What kind of Party is Labour? Is it a Parliamentary Party that aims to be in government, or is it a protest movement that hopes the change the mind of Tories and Liberals. That is the central question being debated in this leadership election. The outcome will have dramatic consequences regardless of the outcome. If Corbyn wins, then it has chosen the path of endless protest; if Owen Smith wins, then it has chosen to be a Parliamentary Party. Either way, the losing side will have dramatic questions to answer that could lead to a split of some description.

For me, it would be best for Smith to win because the country needs a confident Parliamentary Labour Party that hopes to secure the powers of government so it can make genuine changes to the lives of those in most need. The Labour Party cannot rely on protestors or the goodwill of the Tories and Liberals today any more than it could in the 19th Century. We have to remember why Labour exists and put it at the centre of this campaign.

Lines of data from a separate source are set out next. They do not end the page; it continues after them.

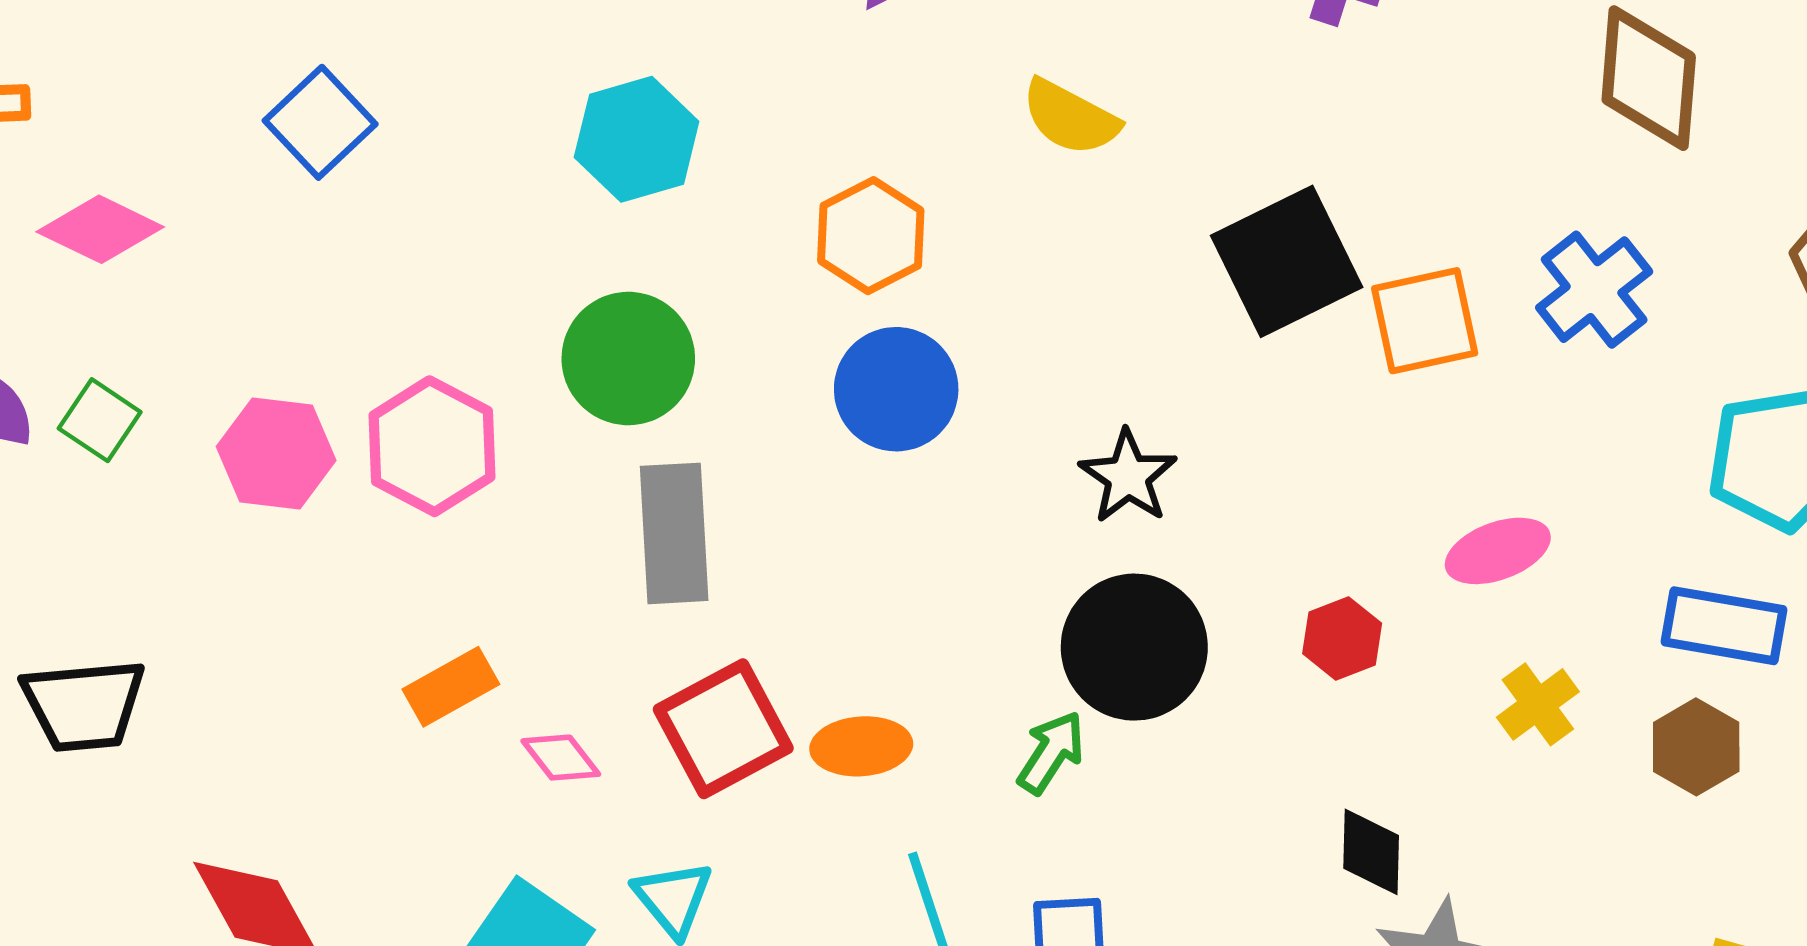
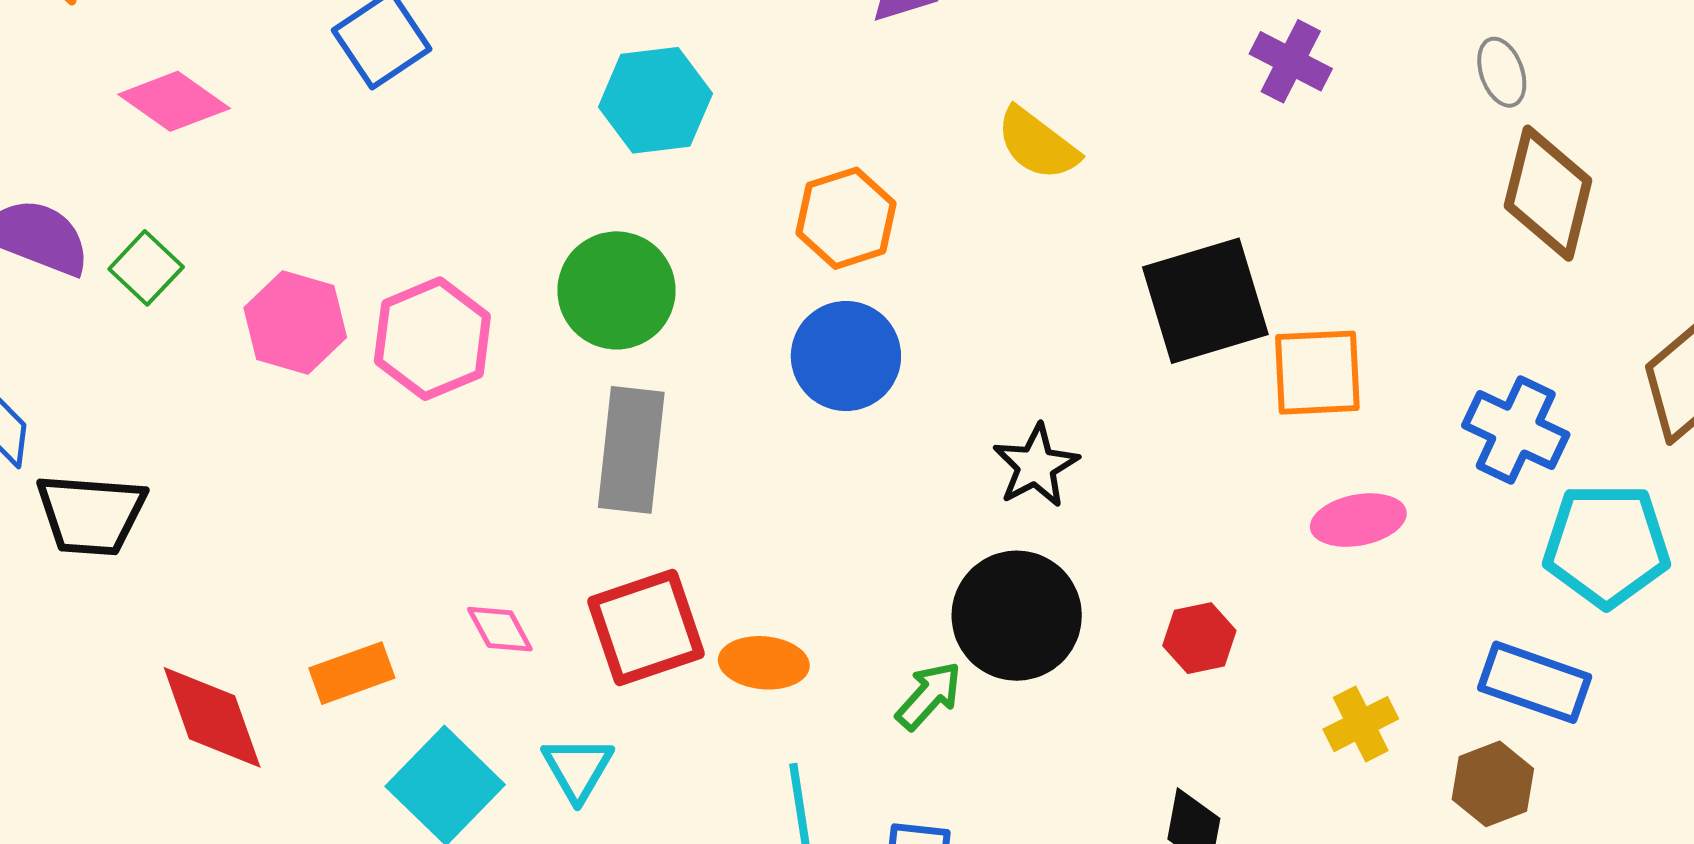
blue cross: (1594, 290) -> (1516, 430), moved, turned -36
pink ellipse: (1498, 551) -> (1358, 520), moved
orange rectangle: (451, 687) -> (352, 673), moved

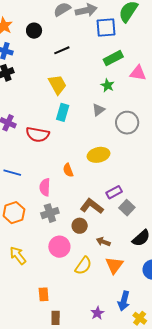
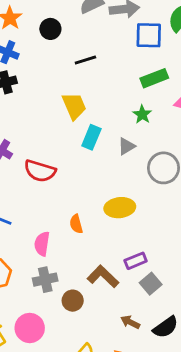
cyan rectangle: (63, 112) -> (91, 137), moved
brown circle: (80, 226) -> (73, 301), moved
brown arrow: (103, 242) -> (130, 322), moved
pink circle: (59, 247) -> (30, 328), moved

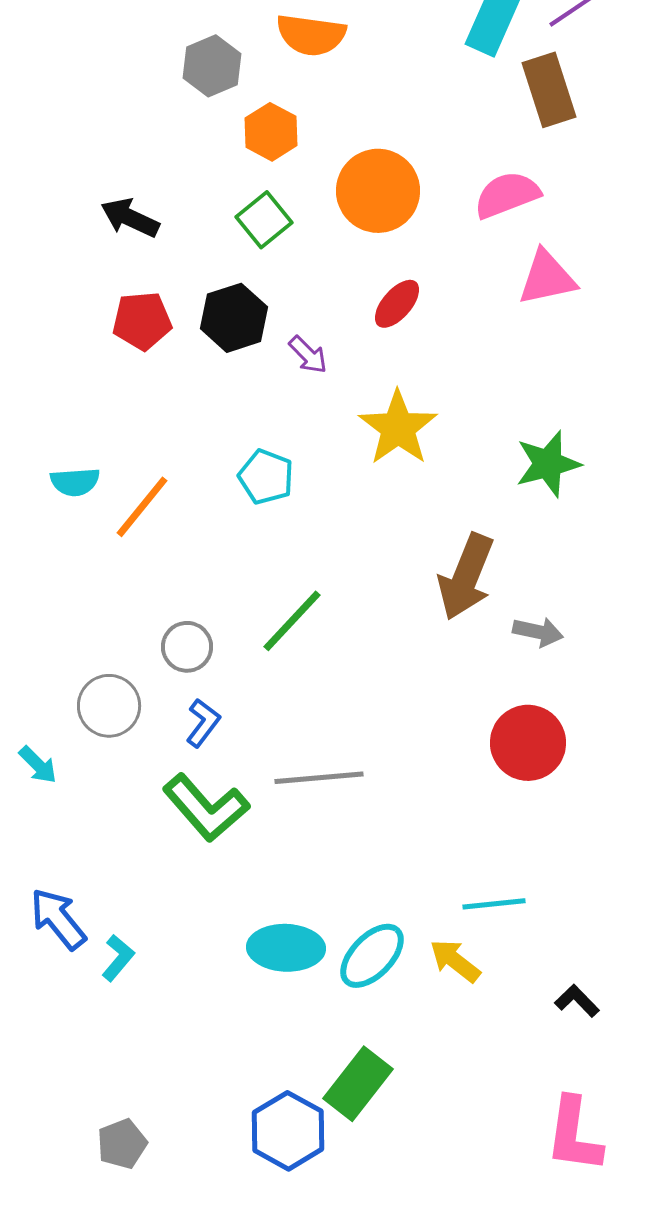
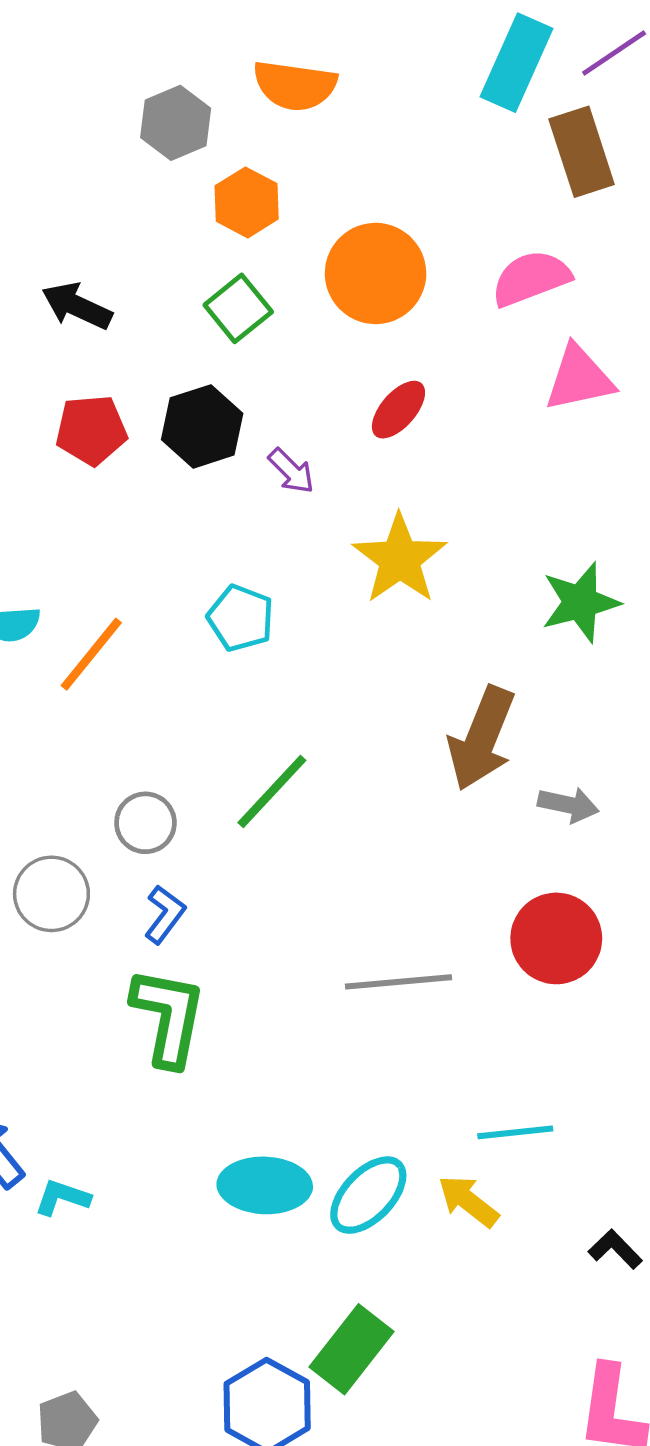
gray line: (319, 778) -> (398, 982), moved
green L-shape: (206, 808) -> (168, 1017), turned -128
cyan L-shape: (118, 958) -> (62, 1197), turned -111

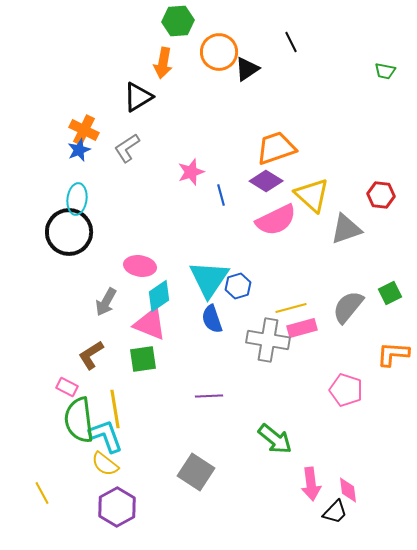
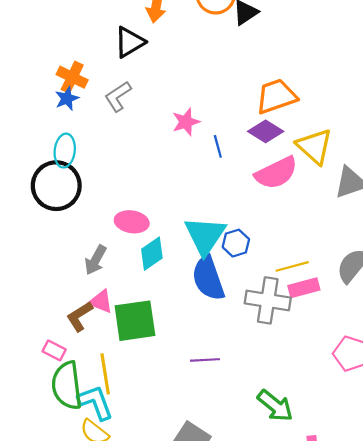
blue semicircle: (212, 319) -> (208, 278), size x1.5
pink triangle: (150, 324) -> (101, 302), moved, size x0.7
green square: (143, 359) -> (135, 321), size x1.5

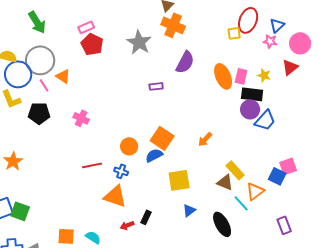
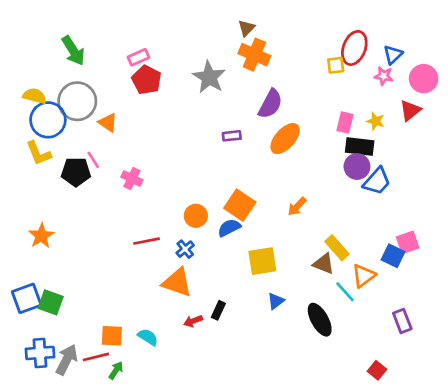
orange ellipse: (223, 76) -> (285, 139), moved, turned 65
pink line: (44, 85) -> (93, 160), moved
blue cross: (121, 171) -> (185, 249), turned 32

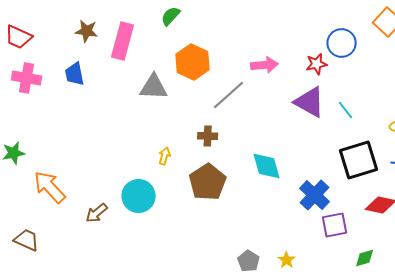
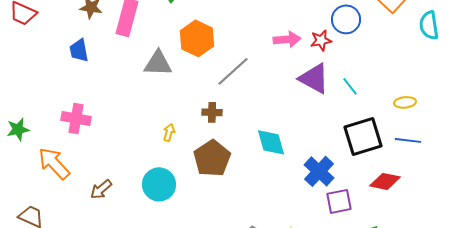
pink arrow: (265, 65) -> (287, 39), moved
pink cross: (27, 78) -> (76, 118), moved
cyan circle: (139, 196) -> (159, 184), moved

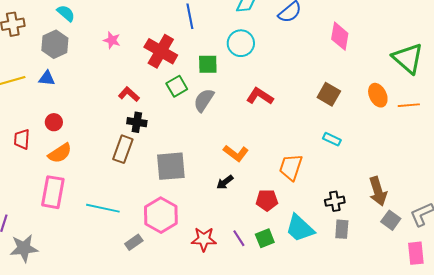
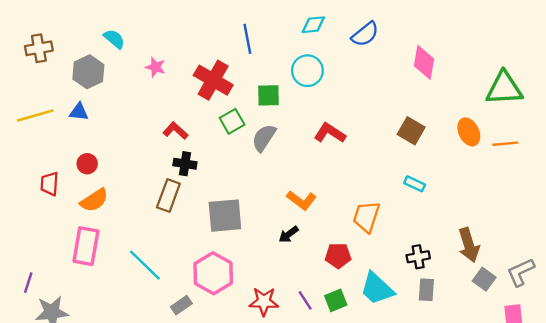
cyan semicircle: (66, 13) -> (114, 39), moved
green triangle: (408, 58) -> (504, 88), turned -44
cyan line: (103, 208) -> (145, 265), turned 32

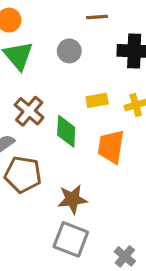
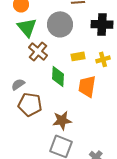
gray circle: (69, 51) -> (60, 24), size x1.6
brown cross: (29, 111) -> (38, 51), moved

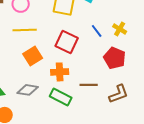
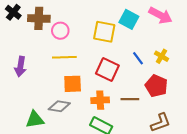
orange square: (33, 56) -> (73, 84), turned 30
brown line: (89, 85) -> (130, 99), moved
gray diamond: (28, 90) -> (59, 106), moved

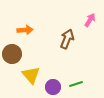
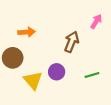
green line: (76, 84) -> (92, 75), moved
purple circle: (53, 87) -> (57, 72), moved

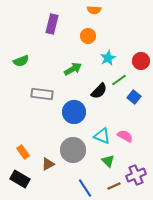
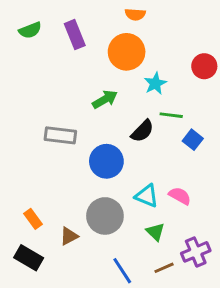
purple rectangle: (52, 24) -> (75, 35), turned -36
orange circle: (88, 36) -> (127, 52), size x1.6
green semicircle: (21, 61) -> (30, 30), moved
red circle: (141, 61) -> (204, 66), moved
green line: (119, 80) -> (171, 115), turned 42

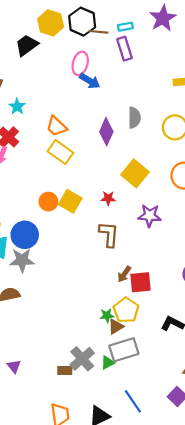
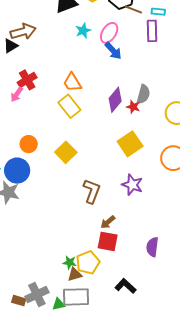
cyan star: (17, 106) -> (83, 30), moved
red star: (108, 198) -> (133, 107), moved
orange circle: (48, 202) -> (29, 144), moved
brown arrow: (124, 274) -> (108, 222), moved

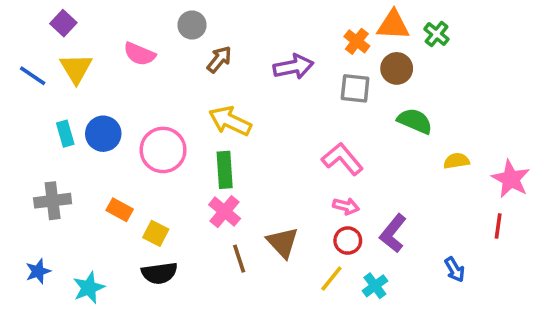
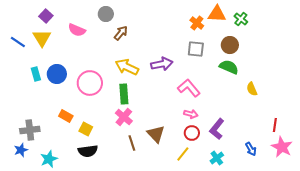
purple square: (63, 23) -> (46, 16), moved
purple arrow: (293, 67) -> (162, 64), moved
brown circle: (397, 68) -> (230, 45), moved
yellow semicircle: (456, 161) -> (252, 89), turned -104
pink star: (511, 179) -> (282, 147), moved
gray cross: (53, 201) -> (30, 130), moved
cyan cross: (375, 286) -> (217, 158), moved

It is probably the important leadership election in Labour's recent (or indeed distant) history. It is because it determines what kind of Labourism is on offer. The 19th Century Labour pioneers fought hard battles to form a Labour Representation Committee out of the bones of the ILP. Even when it did, the SDF and others kept the debate going. But after 18 years, the Labour constitution stated clearly that the purpose of the Labour Party is to be in the country and in Parliament. It is in the very blood of the Labour Party. Jeremy Corbyn and the Momentum Group represent a challenge to that. If they succeed, then the future of the Labour movement will be to protest only, with the Tories set in government for far longer than 18 years. Rather, Labour would have chosen defeat because Parliament was too difficult. That would be the ultimate betrayal of Labour's values, and it would have done it with its eyes open with the passionate and active support of its leader.

This is no small choice. It is no tiny moment in Labour history. The PLP have made their position clear on Corbyn, with 80% demonstrating no confidence in him. The question is, if the Labour membership returns him as leader, then there can be no future for a Corbyn-led Parliamentary Party and to save the ideals of the constitution the PLP must be open to all options, no matter how hard they may seem.